1 puandan olduk da 3 puan kaçırmadık

TAKİP ET

Ligde ilk devrenin son maçı değildi ama 20 günlük devre arası öncesi evimizde oynadığımız son maçtı ve maalesef 7 maç sonra geçen hafta gelen galibiyetin ardından yeni bir sevinç yaşayamadık.

Geçtiğimiz yıl özellikle son dakikalarda gelen galibiyet golleriyle sevinmiştik. Eskiden yazdığım bir yazımın başlığı “3 puan her zaman son dakikayı beklemez” şeklindeydi. Yazının özetinde o son dakikaları beklemeden işi bitirmek gerektiğini ifade ediyordum.

Bu sezon da maalesef tarihin tekerrürden ibaret olduğunu son dakikalarda kaybettiğimiz puanlarla bir kez daha görüyoruz. Yine işin özeti aynı kapıya çıkıyor.
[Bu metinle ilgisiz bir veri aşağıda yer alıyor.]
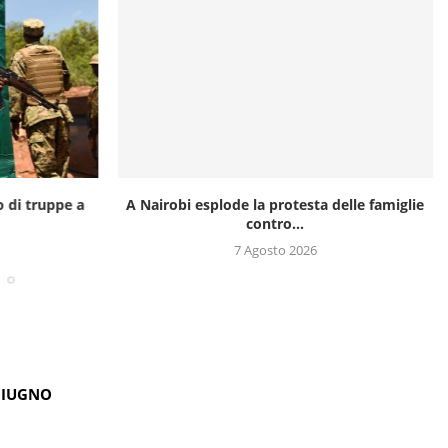
o di truppe a
A Nairobi esplode la protesta delle famiglie
contro...
7 Agosto 2026
GIUGNO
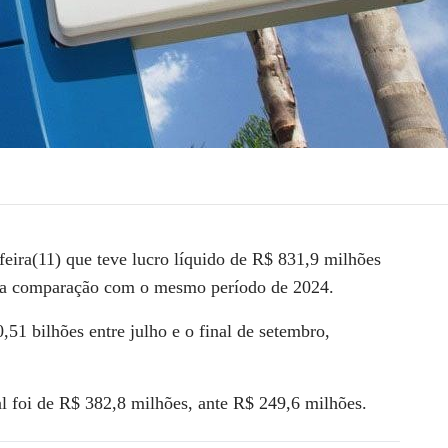
feira(11) que teve
lucro
líquido
de
R$ 831,9 milhões
% na comparação com o mesmo período de 2024.
,51 bilhões
entre julho e o final de setembro,
l foi de
R$ 382,8 milhões
, ante R$ 249,6 milhões.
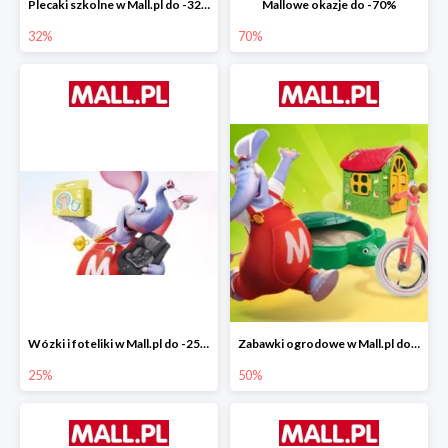
Plecaki szkolne w Mall.pl do -32%
Mallowe okazje do -70%
32%
70%
Wózki i foteliki w Mall.pl do -25%
Zabawki ogrodowe w Mall.pl do -40%
25%
50%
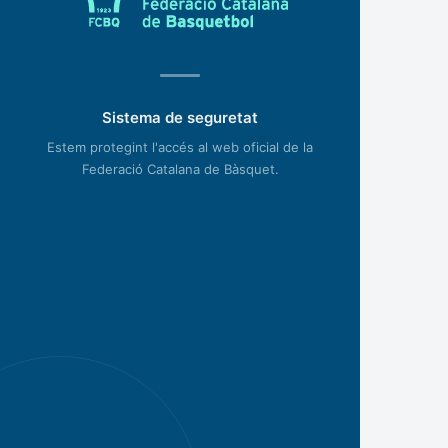
Sistema de seguretat
Estem protegint l'accés al web oficial de la
Federació Catalana de Bàsquet.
Hikmet Hoca maçın ardından yaptığı açıklamada Orhan ve Oboabona’nın sakatlanmasının sahada yapmayı planladıkları hareketleri engellediğini bahane olarak sürüyor ortaya. Bugüne kadar ne tür taktikle, sistemle oynadığını bir türlü çözemediğimiz Hikmet Hoca’nın bu maçta Orhanlı ve Oboabonalı ne tür hamleleri olacaktı çok merak ettim.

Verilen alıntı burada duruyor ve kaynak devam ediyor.